Saturday, May 13, 2006

Find me a successful, non-obsessive Australian man born in 1964, 1965 or (Jan – May) 1966

Yep, I’m issuing a challenge to my readers: I undertake to blog, without directly or indirectly mentioning the b-word (boomers), for a Biblically-significant period (40 days), if anyone can come up with the name of a single successful, non-obsessive Australian man roughly my age.

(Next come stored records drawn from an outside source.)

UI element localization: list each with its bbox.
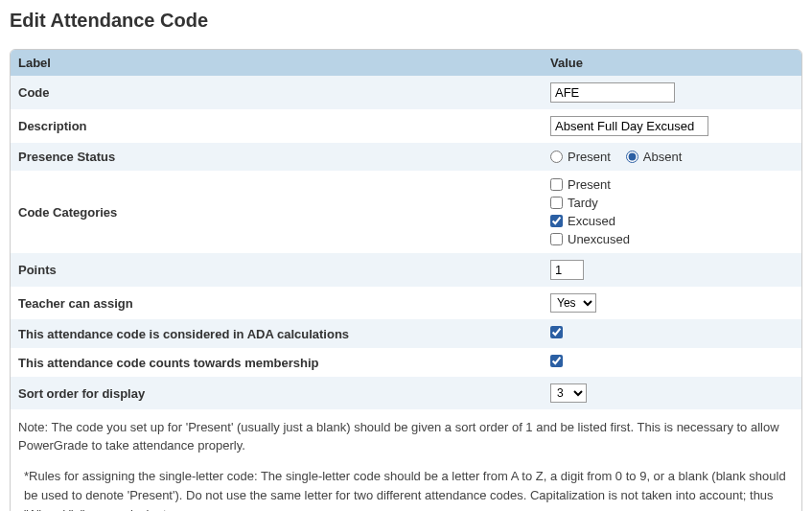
label-sort-order: Sort order for display bbox=[11, 377, 543, 409]
code-input[interactable] bbox=[550, 82, 675, 103]
form-panel: Label Value Code Description Presence St… bbox=[10, 49, 802, 511]
points-input[interactable] bbox=[550, 260, 584, 280]
presence-absent-label: Absent bbox=[643, 150, 682, 164]
note-text: Note: The code you set up for 'Present' … bbox=[11, 409, 801, 461]
check-item-unexcused[interactable]: Unexcused bbox=[550, 232, 794, 246]
rules-text: *Rules for assigning the single-letter c… bbox=[11, 461, 801, 511]
label-teacher-can-assign: Teacher can assign bbox=[11, 287, 543, 319]
row-points: Points bbox=[11, 253, 801, 287]
row-code: Code bbox=[11, 76, 801, 109]
category-tardy-checkbox[interactable] bbox=[550, 197, 563, 209]
category-present-checkbox[interactable] bbox=[550, 178, 563, 191]
teacher-can-assign-select[interactable]: Yes bbox=[550, 293, 596, 313]
row-membership: This attendance code counts towards memb… bbox=[11, 348, 801, 377]
presence-present-label: Present bbox=[568, 150, 611, 164]
row-teacher-can-assign: Teacher can assign Yes bbox=[11, 287, 801, 319]
form-table: Label Value Code Description Presence St… bbox=[11, 50, 801, 511]
row-description: Description bbox=[11, 109, 801, 143]
label-code: Code bbox=[11, 76, 543, 109]
label-points: Points bbox=[11, 253, 543, 287]
column-header-label: Label bbox=[11, 50, 543, 76]
label-description: Description bbox=[11, 109, 543, 143]
row-presence-status: Presence Status Present Absent bbox=[11, 143, 801, 171]
label-ada: This attendance code is considered in AD… bbox=[11, 319, 543, 348]
sort-order-select[interactable]: 3 bbox=[550, 383, 587, 403]
category-excused-label: Excused bbox=[568, 214, 615, 228]
description-input[interactable] bbox=[550, 116, 708, 136]
check-item-excused[interactable]: Excused bbox=[550, 214, 794, 228]
category-tardy-label: Tardy bbox=[568, 196, 598, 210]
ada-checkbox[interactable] bbox=[550, 326, 563, 338]
presence-absent-radio[interactable] bbox=[626, 151, 638, 163]
presence-present-radio[interactable] bbox=[550, 151, 563, 163]
row-rules: *Rules for assigning the single-letter c… bbox=[11, 461, 801, 511]
row-ada: This attendance code is considered in AD… bbox=[11, 319, 801, 348]
label-presence-status: Presence Status bbox=[11, 143, 543, 171]
radio-item-present[interactable]: Present bbox=[550, 150, 611, 164]
check-item-present[interactable]: Present bbox=[550, 177, 794, 192]
category-unexcused-checkbox[interactable] bbox=[550, 233, 563, 245]
check-item-tardy[interactable]: Tardy bbox=[550, 196, 794, 210]
radio-item-absent[interactable]: Absent bbox=[626, 150, 682, 164]
row-code-categories: Code Categories Present Tardy bbox=[11, 171, 801, 253]
membership-checkbox[interactable] bbox=[550, 355, 563, 367]
row-note: Note: The code you set up for 'Present' … bbox=[11, 409, 801, 461]
category-unexcused-label: Unexcused bbox=[568, 232, 630, 246]
label-code-categories: Code Categories bbox=[11, 171, 543, 253]
label-membership: This attendance code counts towards memb… bbox=[11, 348, 543, 377]
column-header-value: Value bbox=[543, 50, 801, 76]
row-sort-order: Sort order for display 3 bbox=[11, 377, 801, 409]
page-title: Edit Attendance Code bbox=[10, 10, 802, 32]
category-excused-checkbox[interactable] bbox=[550, 215, 563, 227]
category-present-label: Present bbox=[568, 177, 611, 192]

Specifically, I’m interested in someone who has had (/made) roughly the same, youth-to-20s chances (/choices) in life as me, but is now through to a very different outcome into middle-age. Re the possibly odd-sounding inclusion of only some of the 1966-born, I’m not trying-on an obscure statistical gerrymander here; rather, just in simplifying the end-narrative. In case you don’t get it, I’m interested in “snapshots” of other men at 40, or soon after. There’s nothing magical about turning 40, of course, but it does have a certain ring to it. Also, IMO this age, and probably not too much before, is a reasonable proxy/predictor of a man’s prospects for the rest of his working (or not) life

First, some fine-print terms and conditions, before I go into the “successful” and “non-obsessive” stuff:

- the said man must have some sort of public (/Google-able) profile, just so we know he’s real

- the said man must be Australian-born, or at least have migrated to Australia before starting primary school

- past or present expats (= men who have had significant career success overseas) are excluded (This may sound like a silly, artificial exclusion that denies the reality of modern global careers, yada x 3, but for me in the 80s, any thought of my moving to London would have simply connoted dropping-out (= doing the tired-old hippie thing, but for new, peculiarly-masochistic reasons, given Thatcher.) (I didn’t realise until much later than Hawke and Keating were Thatcher in drag, and pari passu Australia’s economy.))

- the said man must have at least an undergrad honours university degree. Preferably, though, he will have a Masters degree or higher

- sons of billionaire media proprietors, et al, are obviously excluded


Second, this is not a quest for romance, career-advancement, or anything else on my part. I don’t want to meet the guy/s who may be suggested – just to prove a point, or not.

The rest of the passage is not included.